Analisi del codice sorgente utilizzando le API Java 6

di Seema Richard, Deepa Sobhana

Hai mai pensato a come strumenti come Checkstyle o FindBugs eseguono un'analisi statica del codice, o come gli ambienti di sviluppo integrato (IDE) come NetBeans o Eclipse eseguono correzioni rapide del codice o trovano i riferimenti esatti di un campo dichiarato nel tuo codice? In molti casi, gli IDE hanno le proprie API per analizzare il codice sorgente e generare una struttura ad albero standard, chiamata Abstract Syntax Tree (AST) o "parse tree", che può essere utilizzata per un'analisi più approfondita degli elementi di origine. La buona notizia è che ora è possibile eseguire le suddette attività e molto altro con l'aiuto di tre nuove API introdotte in Java come parte della versione Java Standard Edition 6. Le API che potrebbero interessare gli sviluppatori di applicazioni Java che devono eseguire l'analisi del codice sorgente sono le API del compilatore Java (JSR 199),l'API Pluggable Annotation Processing (JSR 269) e l'API dell'albero del compilatore.

In questo articolo, esploriamo le funzionalità di ciascuna di queste API e procediamo allo sviluppo di una semplice applicazione demo che verifica alcune regole di codifica Java su una serie di file di codice sorgente forniti come input. Questa utility mostra anche i messaggi di violazione della codifica e la posizione del codice sorgente violato come output. Considera una semplice classe Java che sovrascrive il metodo equals () della classe Object. La regola di codifica da verificare è che ogni classe che implementa il metodo equals () dovrebbe sovrascrivere anche il metodo hashcode () con la firma appropriata. Puoi vedere che la classe TestClass di seguito non definisce il metodo hashcode (), anche se ha il metodo equals ().

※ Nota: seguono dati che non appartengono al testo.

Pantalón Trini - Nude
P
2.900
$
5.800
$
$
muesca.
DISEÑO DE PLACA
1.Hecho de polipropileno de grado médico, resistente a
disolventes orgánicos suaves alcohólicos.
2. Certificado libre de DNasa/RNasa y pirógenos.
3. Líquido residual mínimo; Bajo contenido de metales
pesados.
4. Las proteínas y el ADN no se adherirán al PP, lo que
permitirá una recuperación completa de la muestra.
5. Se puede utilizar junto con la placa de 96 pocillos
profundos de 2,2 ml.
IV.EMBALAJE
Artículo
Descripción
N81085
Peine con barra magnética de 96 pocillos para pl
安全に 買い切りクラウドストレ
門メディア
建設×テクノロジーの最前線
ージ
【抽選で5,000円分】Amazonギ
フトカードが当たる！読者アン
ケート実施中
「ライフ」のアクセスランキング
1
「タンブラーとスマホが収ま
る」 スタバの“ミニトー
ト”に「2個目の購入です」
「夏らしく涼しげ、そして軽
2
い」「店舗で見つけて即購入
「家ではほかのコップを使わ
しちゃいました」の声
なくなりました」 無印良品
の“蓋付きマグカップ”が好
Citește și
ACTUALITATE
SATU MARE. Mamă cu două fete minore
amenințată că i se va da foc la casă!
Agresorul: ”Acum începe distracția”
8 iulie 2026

public class TestClass implements Serializable { int num; @Override public boolean equals(Object obj)  } 

Andiamo avanti e analizziamo questa classe come parte del processo di compilazione con l'aiuto di queste tre API.

Invocare il compilatore dal codice: l'API del compilatore Java

Usiamo tutti lo javacstrumento della riga di comando per compilare i file di origine Java in file di classe. Allora perché abbiamo bisogno di un'API per compilare i file Java? Ebbene, la risposta è abbastanza semplice: come descrive il nome, questa nuova API standard ci permette di richiamare il compilatore dalle nostre applicazioni Java; vale a dire, è possibile interagire in modo programmatico con il compilatore e quindi rendere la compilazione parte dei servizi a livello di applicazione. Di seguito sono elencati alcuni usi tipici di questa API.

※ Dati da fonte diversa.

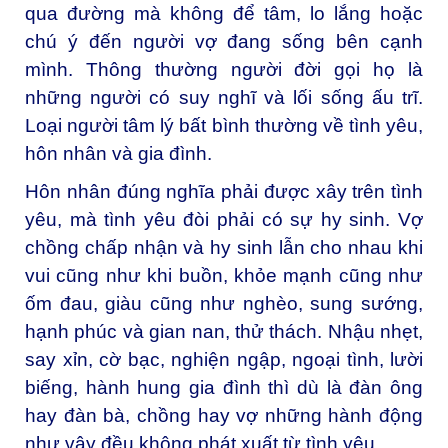
qua đường mà không để tâm, lo lắng hoặc
chú ý đến người vợ đang sống bên cạnh
mình. Thông thường người đời gọi họ là
những người có suy nghĩ và lối sống ấu trĩ.
Loại người tâm lý bất bình thường về tình yêu,
hôn nhân và gia đình.
Hôn nhân đúng nghĩa phải được xây trên tình
yêu, mà tình yêu đòi phải có sự hy sinh. Vợ
chồng chấp nhận và hy sinh lẫn cho nhau khi
vui cũng như khi buồn, khỏe mạnh cũng như
ốm đau, giàu cũng như nghèo, sung sướng,
hạnh phúc và gian nan, thử thách. Nhậu nhẹt,
say xỉn, cờ bạc, nghiện ngập, ngoại tình, lười
biếng, hành hung gia đình thì dù là đàn ông
hay đàn bà, chồng hay vợ những hành động
như vậy đều không phát xuất từ tình yêu.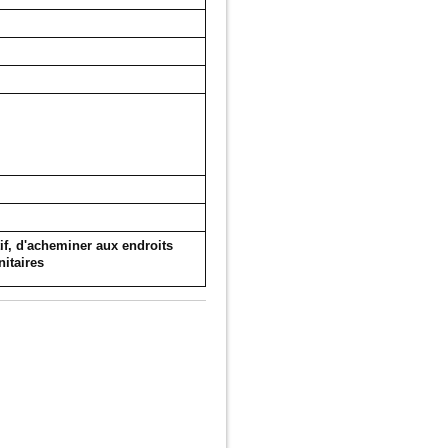
tif, d'acheminer aux endroits
nitaires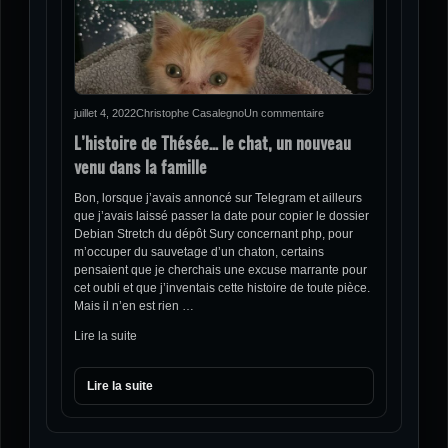
juillet 4, 2022
Christophe Casalegno
Un commentaire
L’histoire de Thésée… le chat, un nouveau
venu dans la famille
Bon, lorsque j’avais annoncé sur Telegram et ailleurs
que j’avais laissé passer la date pour copier le dossier
Debian Stretch du dépôt Sury concernant php, pour
m’occuper du sauvetage d’un chaton, certains
pensaient que je cherchais une excuse marrante pour
cet oubli et que j’inventais cette histoire de toute pièce.
Mais il n’en est rien …
Lire la suite
Lire la suite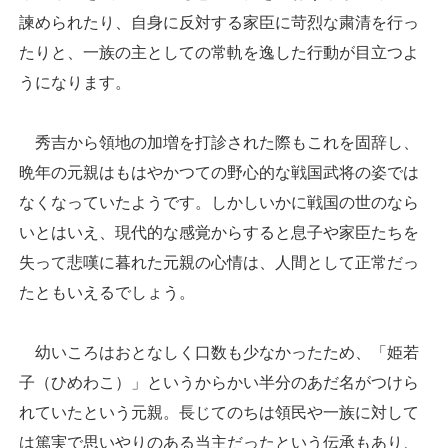
諫められたり、自身に反対する家臣に苛烈な粛清を行っ
たりと、一族の主としての常軌を逸した行動が目立つよ
うになります。
秀吉から領地の加増を打診された際もこれを固辞し、
晩年の元親はもはやかつての野心的な戦国武将の姿では
なくなっていたようです。しかしいかに戦国の世のなら
いとはいえ、現代的な感覚からすると息子や家臣たちを
失って悲嘆に暮れた元親の心情は、人間として正常だっ
たともいえるでしょう。
幼いころはおとなしく口数も少なかったため、「姫若
子（ひめわこ）」というからかい半分のあだ名がつけら
れていたという元親。長じてのちは領民や一族に対して
は篤実で思いやりのある当主だったという伝承もあり、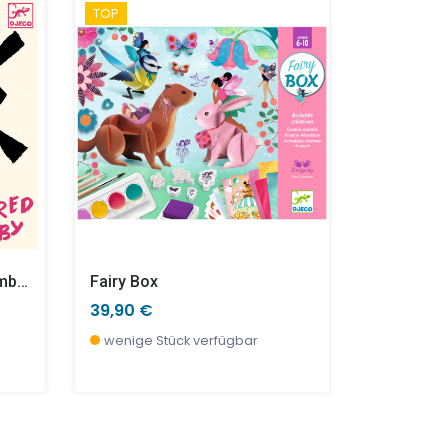
TOP
SALE %
Inspired By Giuseppe Arcimboldo - Obst U.Gemüse
Fairy Box
Glänzend
39,90 €
15,90 €
wenige Stück verfügbar
wenige S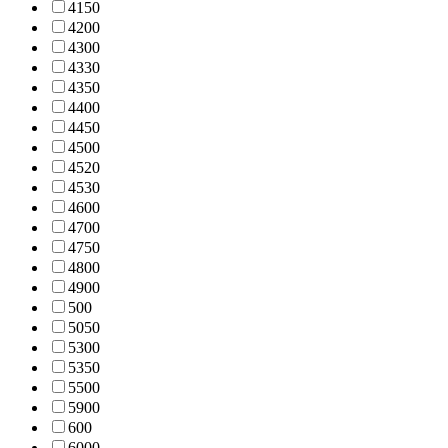
415
0
420
0
430
0
433
0
435
0
440
0
445
0
450
0
452
0
453
0
460
0
470
0
475
0
480
0
490
0
50
0
505
0
530
0
535
0
550
0
590
0
60
0
600
0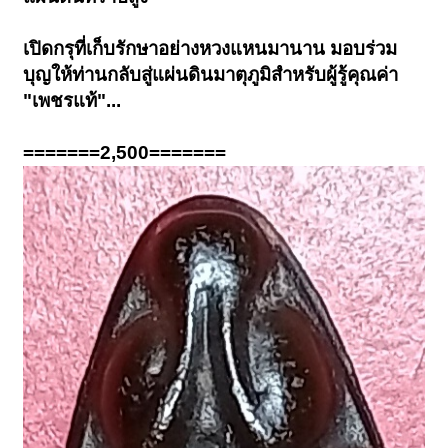
เปิดกรุที่เก็บรักษาอย่างหวงแหนมานาน มอบร่วม
บุญให้ท่านกลับสู่แผ่นดินมาตุภูมิสำหรับผู้รู้คุณค่า
"เพชรแท้"...
=======2,500=======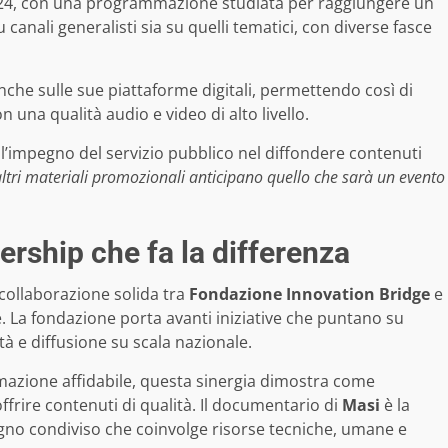
024, con una programmazione studiata per raggiungere un
canali generalisti sia su quelli tematici, con diverse fasce
anche sulle sue piattaforme digitali, permettendo così di
una qualità audio e video di alto livello.
l’impegno del servizio pubblico nel diffondere contenuti
e altri materiali promozionali anticipano quello che sarà un evento
ership che fa la differenza
collaborazione solida tra
Fondazione Innovation Bridge
e
e. La fondazione porta avanti iniziative che puntano su
ità e diffusione su scala nazionale.
mazione affidabile, questa sinergia dimostra come
ffrire contenuti di qualità. Il documentario di
Masi
è la
gno condiviso che coinvolge risorse tecniche, umane e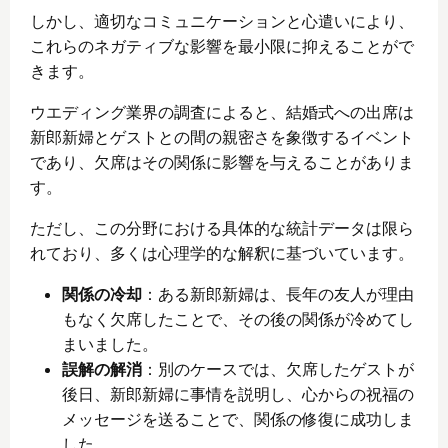
しかし、適切なコミュニケーションと心遣いにより、
これらのネガティブな影響を最小限に抑えることがで
きます。
ウエディング業界の調査によると、結婚式への出席は
新郎新婦とゲストとの間の親密さを象徴するイベント
であり、欠席はその関係に影響を与えることがありま
す。
ただし、この分野における具体的な統計データは限ら
れており、多くは心理学的な解釈に基づいています。
関係の冷却
：ある新郎新婦は、長年の友人が理由
もなく欠席したことで、その後の関係が冷めてし
まいました。
誤解の解消
：別のケースでは、欠席したゲストが
後日、新郎新婦に事情を説明し、心からの祝福の
メッセージを送ることで、関係の修復に成功しま
した。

  • L'API del compilatore aiuta i server delle applicazioni a ridurre al minimo il tempo impiegato per distribuire le applicazioni, ad esempio, evitando il sovraccarico dell'utilizzo di un compilatore esterno per la compilazione delle origini servlet generate dalle pagine JSP.

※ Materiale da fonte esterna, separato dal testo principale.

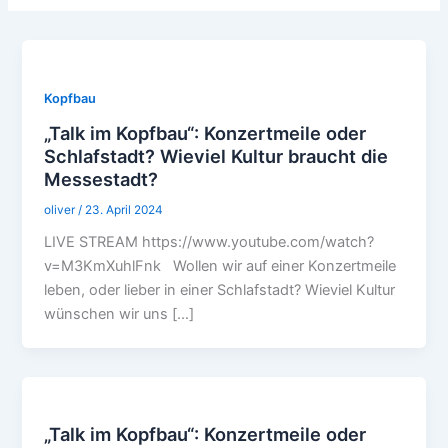
Kopfbau
„Talk im Kopfbau“: Konzertmeile oder
Schlafstadt? Wieviel Kultur braucht die
Messestadt?
oliver
/
23. April 2024
LIVE STREAM https://www.youtube.com/watch?
v=M3KmXuhlFnk Wollen wir auf einer Konzertmeile
leben, oder lieber in einer Schlafstadt? Wieviel Kultur
wünschen wir uns […]
„Talk im Kopfbau“: Konzertmeile oder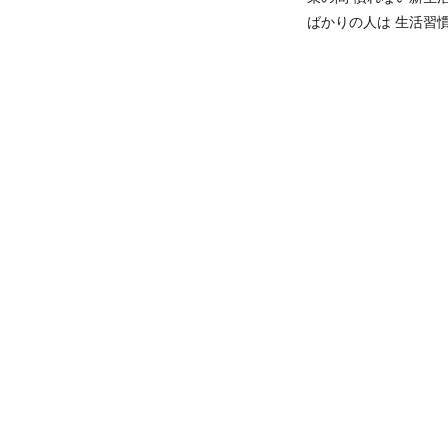
ばかりの人は 生活習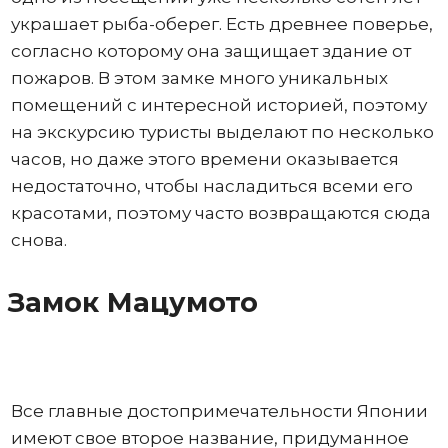
украшает рыба-оберег. Есть древнее поверье,
согласно которому она защищает здание от
пожаров. В этом замке много уникальных
помещений с интересной историей, поэтому
на экскурсию туристы выделают по несколько
часов, но даже этого времени оказывается
недостаточно, чтобы насладиться всеми его
красотами, поэтому часто возвращаются сюда
снова.
Замок Мацумото
Все главные достопримечательности Японии
имеют свое второе название, придуманное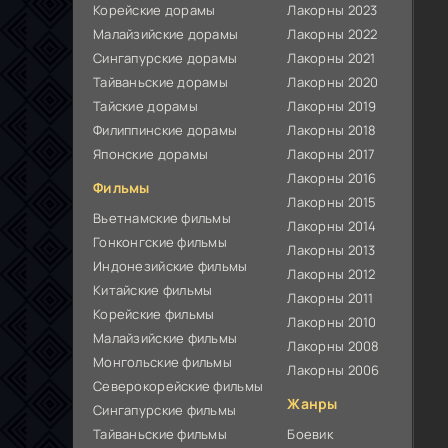
Корейские дорамы
Лакорны 2023
Малайзийские дорамы
Лакорны 2022
Сингапурские дорамы
Лакорны 2021
Тайваньские дорамы
Лакорны 2020
Тайские дорамы
Лакорны 2019
Филиппинские дорамы
Лакорны 2018
Японские дорамы
Лакорны 2017
Лакорны 2016
Фильмы
Лакорны 2015
Вьетнамские фильмы
Лакорны 2014
Гонконгские фильмы
Лакорны 2013
Индонезийские фильмы
Лакорны 2012
Китайские фильмы
Лакорны 2011
Корейские фильмы
Лакорны 2010
Малайзийские фильмы
Лакорны 2008
Монгольские фильмы
Лакорны 2006
Северокорейские фильмы
Жанры
Сингапурские фильмы
Тайваньские фильмы
Боевик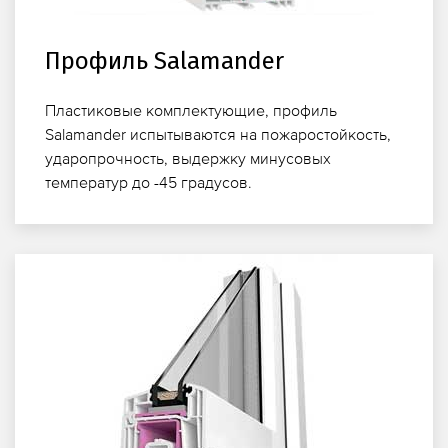
Профиль Salamander
Пластиковые комплектующие, профиль
Salamander испытываются на пожаростойкость,
ударопрочность, выдержку минусовых
температур до -45 градусов.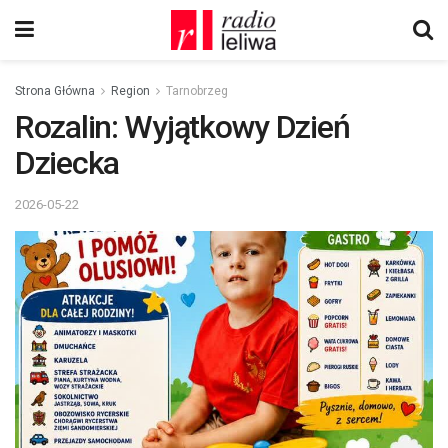
Strona Główna
Region
Tarnobrzeg
Rozalin: Wyjątkowy Dzień
Dziecka
2026-05-22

  • Strumenti per sviluppatori come IDE e analizzatori di codice possono richiamare il compilatore dall'interno dell'editor o creare strumenti che riducono notevolmente il tempo di compilazione.

Le classi del compilatore Java sono contenute nel javax.toolspacchetto. La ToolProviderclasse di questo pacchetto fornisce un metodo chiamato getSystemJavaCompiler()che restituisce un'istanza di una classe che implementa l' JavaCompilerinterfaccia. Questa istanza del compilatore può essere utilizzata per creare un'attività di compilazione che eseguirà la compilazione effettiva. I file di origine Java da compilare verranno quindi passati all'attività di compilazione. Per questo, l'API del compilatore fornisce un'astrazione del file manager chiamata JavaFileManager, che consente di recuperare i file Java da varie origini, come il file system, i database, la memoria e così via. In questo esempio, utilizziamo StandardFileManagerun file manager basato su java.io.File. Il file manager standard può essere acquisito chiamando il getStandardFileManager()metodo diJavaCompileresempio. Di seguito è mostrato lo snippet di codice per i passaggi sopra indicati:

//Get an instance of java compiler JavaCompiler compiler = ToolProvider.getSystemJavaCompiler(); //Get a new instance of the standard file manager implementation StandardJavaFileManager fileManager = compiler. getStandardFileManager(null, null, null); // Get the list of java file objects, in this case we have only // one file, TestClass.java Iterable compilationUnits1 = fileManager.getJavaFileObjectsFromFiles("TestClass.java"); 

Un ascoltatore diagnostico può essere facoltativamente passato al getStandardFileManager()metodo per produrre rapporti diagnostici di eventuali problemi non fatali. In questo frammento di codice, passiamo nullvalori, poiché non stiamo raccogliendo la diagnostica dallo strumento. Per i dettagli sugli altri parametri passati a questi metodi, fare riferimento all'API Java 6. Il getJavaFileObjectsfromFiles()metodo StandardJavaFileManagerrestituisce tutte le JavaFileObjectistanze che corrispondono ai file di origine Java forniti.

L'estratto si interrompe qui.